Tuesday, April 27, 2010

Raw oysters and snails at Press Room, Bangsar

After over a month of a troubled, long-distance relationship, my love affair with this city just got a boost. I'm back in Kuala Lumpur, and like my FB status says today, I'm loving it!

Late in the evening, we left the client site for a team dinner at the Press Room at Bangsar Shopping Centre, or BSC as some call it here. As we were reaching BSC, it seemed like our cabbie was taking us around in circles. Now, that's a familiar feeling I get in most unfamiliar cities these days, but the roads leading in and out of major areas in Kuala Lumpur do seem to go in circles before you hit the highway. So we gave him the benefit of our doubt.

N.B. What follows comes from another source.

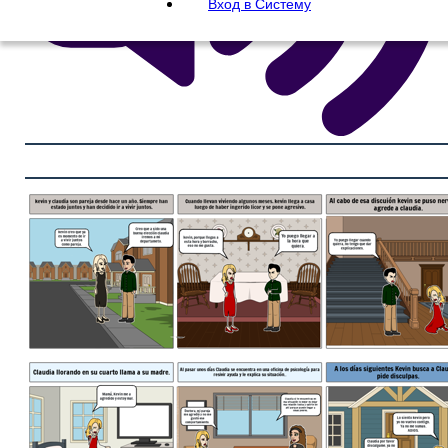
Вход в Систему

We settled in at a table for six, and started the arduous, tedious task of menu selection. It seemed that this place is one of the more popular places around, and it got filled in quick time. We picked a main course each, and our hostess took over the responsibility of ordering starters for all of us. Of course, when you leave such an important task to others, you are also at their mercy. What arrived was just as gruesome as it was enticing.

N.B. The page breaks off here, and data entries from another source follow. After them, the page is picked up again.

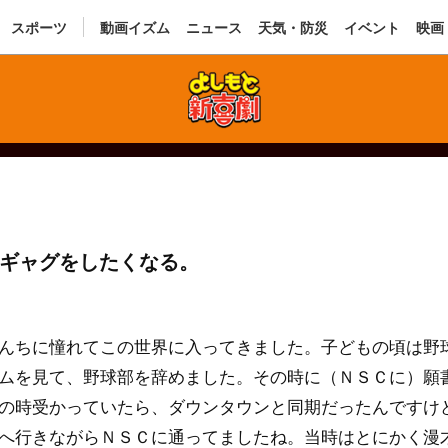
スポーツ
動画イズム
ニュース
天気・防災
イベント
映画
ギャグをしたくなる。
んちに憧れてこの世界に入ってきました。子どもの頃は野
ムを見て、野球部を辞めました。その時に（ＮＳＣに）願
の時受かっていたら、ダウンタウンと同期だったんですけ
へ行きながらＮＳＣに通ってましたね。当時はとにかく漫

Shamin had dared to try out a raw seawater oyster the previous time that we'd been here. This time around, I was determined to follow suit. Giving company to the oysters was a delectable dish of snails in a yellow curry. Apparently the curry also doubled up as a dip for the bread provided alongwith. It is suggested that you devour the oyster in one bite, and for good reason. The strong seawater flavor hit my already resistant taste buds, and I all but thanked my Hoegaarden beer for saving me the blushes. It wasn't a big deal really, and I'm glad I tried it. The snails weren't such a difficult experience though, and while they were not quite yummy, they went down without a bother. And yes, the dip was well worthy of the recommendation.

I'd ordered a duck confit as my main course; duck confit is a French dish made with the leg of a duck, with salt curing acting as the preservative for the duck meat. The leg was grilled just enough to take on a good brown color and was very crisp. It was an interesting choice, and I enjoyed the change from the usual chicken meat. No meal is complete without dessert, and I ended mine with the creme brulee. It consisted of a cream vanilla custard base with a thin, crisp layer of burnt caramel. Now, I must confess though that I prefer the caramel pudding to its sister variety. Through with the excellent meal, we bid each other good night, and went home satisfied. All in all a fantastic re-start to my Malaysian food journey.